This must be the most plotless, but definitely not pointless, book I have ever read. It is our choice, picked out of a hat of suitable books, for the Allotment Book Club and I know there is at least one reader who really only likes books with a good plot! There is also no typical narrative structure but I will come back to that later on.

The narrator, a woman in the middle of her life, is locked down in London, stuck inside where she feels safe from the invisible danger of the virus and reflecting on the ‘fatally interconnectedness’ of the world through recollecting her childhood in Yorkshire. The book then moves backwards and forwards between the past present following trails and threads that reveal the interconnectedness of the world, sometimes quick and pointed, others more languid.

How to read this book

At about page 70 I had read enough to see how the book worked and so went back to the beginning to read again and pick up on the elements I had missed first time round. You need to relax into the book and go with the flow, following it where the narrator leads and, like a river, it moves constantly. There are no line breaks between paragraphs, no chapters and so as a reader you don’t know where to stop or even if you can stop. It is relentless.

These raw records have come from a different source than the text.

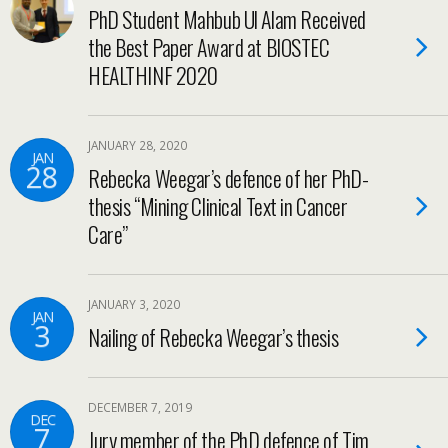
PhD Student Mahbub Ul Alam Received
the Best Paper Award at BIOSTEC
HEALTHINF 2020
JANUARY 28, 2020
JAN
28
Rebecka Weegar’s defence of her PhD-
thesis “Mining Clinical Text in Cancer
Care”
JANUARY 3, 2020
JAN
3
Nailing of Rebecka Weegar’s thesis
DECEMBER 7, 2019
DEC
7
Jury member of the PhD defence of Tim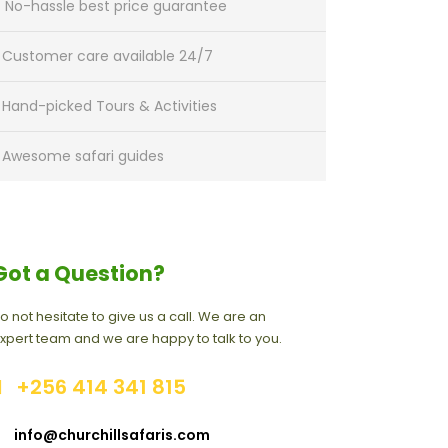
No-hassle best price guarantee
Customer care available 24/7
Hand-picked Tours & Activities
Awesome safari guides
Got a Question?
o not hesitate to give us a call. We are an
xpert team and we are happy to talk to you.
+256 414 341 815
info@churchillsafaris.com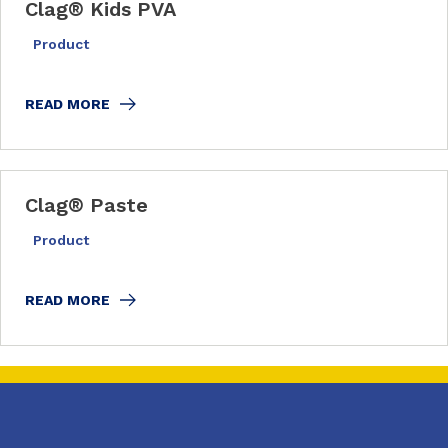
Clag
®
Kids PVA
Product
READ MORE
Clag
®
Paste
Product
READ MORE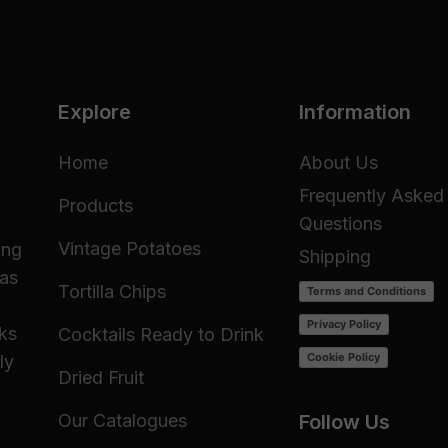
Explore
Information
Home
About Us
Frequently Asked
Products
Questions
Vintage Potatoes
ing
Shipping
 as
Tortilla Chips
Terms and Conditions
Privacy Policy
cks
Cocktails Ready to Drink
Cookie Policy
ly
Dried Fruit
Our Catalogues
Follow Us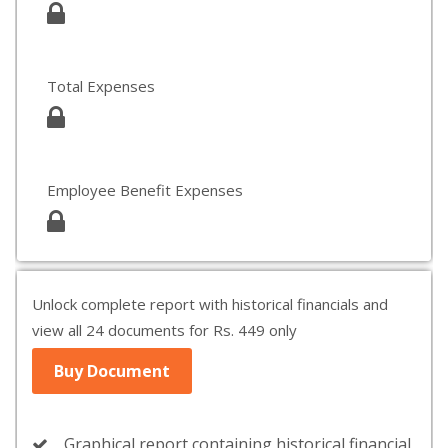
Total Expenses
Employee Benefit Expenses
Unlock complete report with historical financials and
view all 24 documents for Rs. 449 only
Buy Document
Graphical report containing historical financial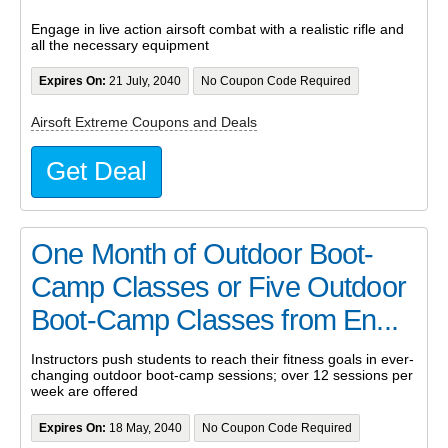
Engage in live action airsoft combat with a realistic rifle and
all the necessary equipment
Expires On:
21 July, 2040
No Coupon Code Required
Airsoft Extreme Coupons and Deals
Get Deal
One Month of Outdoor Boot-
Camp Classes or Five Outdoor
Boot-Camp Classes from En...
Instructors push students to reach their fitness goals in ever-
changing outdoor boot-camp sessions; over 12 sessions per
week are offered
Expires On:
18 May, 2040
No Coupon Code Required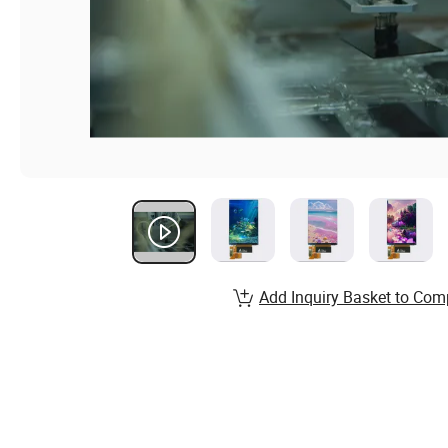
Add Inquiry Basket to Com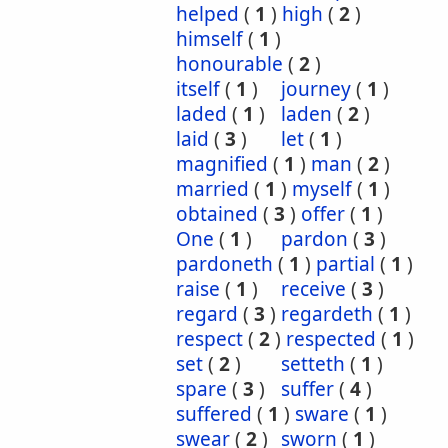
helped
(
1
)
high
(
2
)
himself
(
1
)
honourable
(
2
)
itself
(
1
)
journey
(
1
)
laded
(
1
)
laden
(
2
)
laid
(
3
)
let
(
1
)
magnified
(
1
)
man
(
2
)
married
(
1
)
myself
(
1
)
obtained
(
3
)
offer
(
1
)
One
(
1
)
pardon
(
3
)
pardoneth
(
1
)
partial
(
1
)
raise
(
1
)
receive
(
3
)
regard
(
3
)
regardeth
(
1
)
respect
(
2
)
respected
(
1
)
set
(
2
)
setteth
(
1
)
spare
(
3
)
suffer
(
4
)
suffered
(
1
)
sware
(
1
)
swear
(
2
)
sworn
(
1
)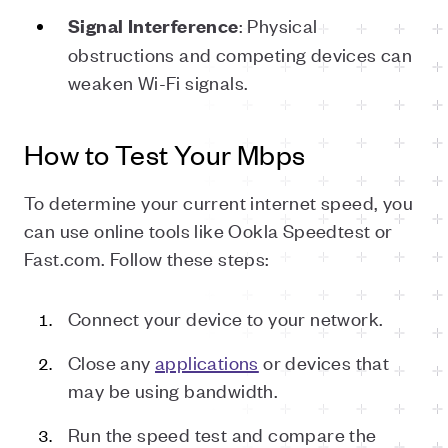
: Physical
Signal
Interference
obstructions and competing devices can
weaken Wi-Fi signals.
How to Test Your Mbps
To determine your current internet speed, you
can use online tools like Ookla Speedtest or
Fast.com. Follow these steps:
Connect your device to your network.
Close any
applications
or devices that
may be using bandwidth.
Run the speed test and compare the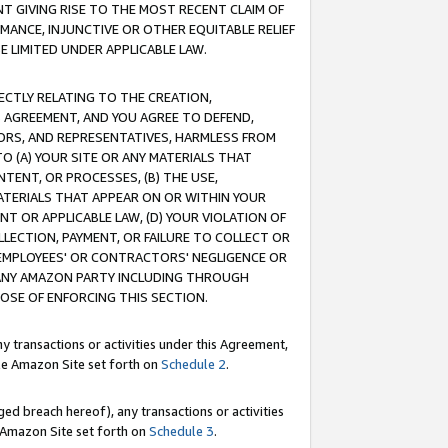
T GIVING RISE TO THE MOST RECENT CLAIM OF
RMANCE, INJUNCTIVE OR OTHER EQUITABLE RELIEF
E LIMITED UNDER APPLICABLE LAW.
RECTLY RELATING TO THE CREATION,
S AGREEMENT, AND YOU AGREE TO DEFEND,
CTORS, AND REPRESENTATIVES, HARMLESS FROM
TO (A) YOUR SITE OR ANY MATERIALS THAT
TENT, OR PROCESSES, (B) THE USE,
ATERIALS THAT APPEAR ON OR WITHIN YOUR
NT OR APPLICABLE LAW, (D) YOUR VIOLATION OF
LLECTION, PAYMENT, OR FAILURE TO COLLECT OR
R EMPLOYEES' OR CONTRACTORS' NEGLIGENCE OR
 ANY AMAZON PARTY INCLUDING THROUGH
POSE OF ENFORCING THIS SECTION.
y transactions or activities under this Agreement,
ble Amazon Site set forth on
Schedule 2
.
ed breach hereof), any transactions or activities
le Amazon Site set forth on
Schedule 3
.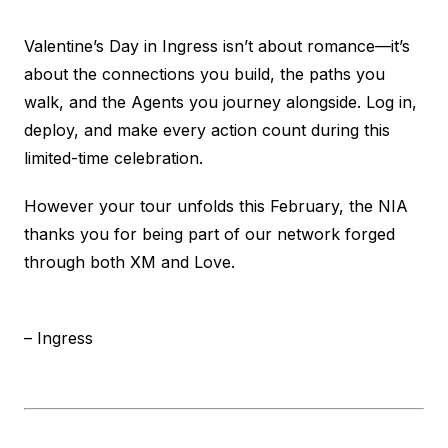
Valentine’s Day in Ingress isn’t about romance—it’s
about the connections you build, the paths you
walk, and the Agents you journey alongside. Log in,
deploy, and make every action count during this
limited-time celebration.
However your tour unfolds this February, the NIA
thanks you for being part of our network forged
through both XM and Love.
– Ingress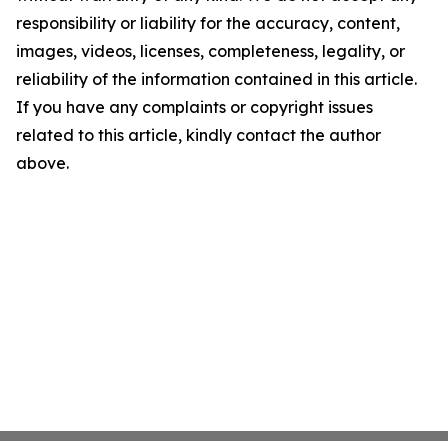
responsibility or liability for the accuracy, content,
images, videos, licenses, completeness, legality, or
reliability of the information contained in this article.
If you have any complaints or copyright issues
related to this article, kindly contact the author
above.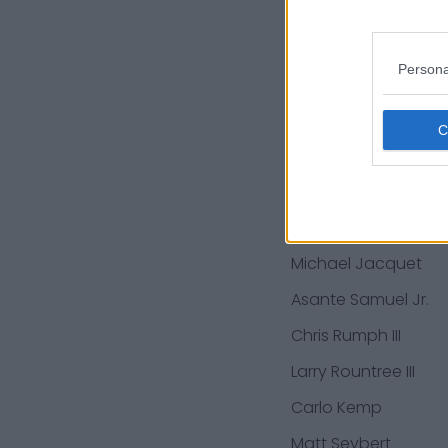
Ryan Hunter
Ryan Roberts
Persona
Emeke Egbule
Virgil Green
Ryan Groy
J.C. Jackson
Poona Ford
Michael Jacquet
Asante Samuel Jr.
Chris Rumph III
Larry Rountree III
Carlo Kemp
Matt Seybert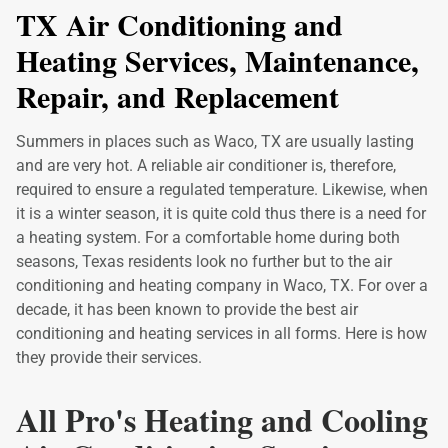
TX Air Conditioning and
Heating Services, Maintenance,
Repair, and Replacement
Summers in places such as Waco, TX are usually lasting
and are very hot. A reliable air conditioner is, therefore,
required to ensure a regulated temperature. Likewise, when
it is a winter season, it is quite cold thus there is a need for
a heating system. For a comfortable home during both
seasons, Texas residents look no further but to the air
conditioning and heating company in Waco, TX. For over a
decade, it has been known to provide the best air
conditioning and heating services in all forms. Here is how
they provide their services.
All Pro's Heating and Cooling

This flow provides the threads that hold stories and events together so Hildyard moves us from a spider jumping out of a bunch of bananas when she was a child to travelling in Nicaragua and seeing banana plantations and finally to sitting in a pop up coffee house built out of containers with the banana logo painted on top of the container. It is this move from local to global that is so fascinating and one of the main themes of the book. Is it an emergency that we can’t see that what happens with us in our own lives also has consequences for the rest of the world?

The quarry

Near to the narrator’s childhood home is a quarry and this is a repeating motif throughout the book. I imagine where the child lives is on the edge of the village in that inbetween space that is neither built nor wilderness, if such a thing exists. The quarry is the first place that the narrator comes across that moves her out from the local. It is taken over by a Canadian company and gravel is mined to build a city in China and motorways in Norway.

The place was dynamited apart and distributed throughout the world in vanishingly small splinters and particles.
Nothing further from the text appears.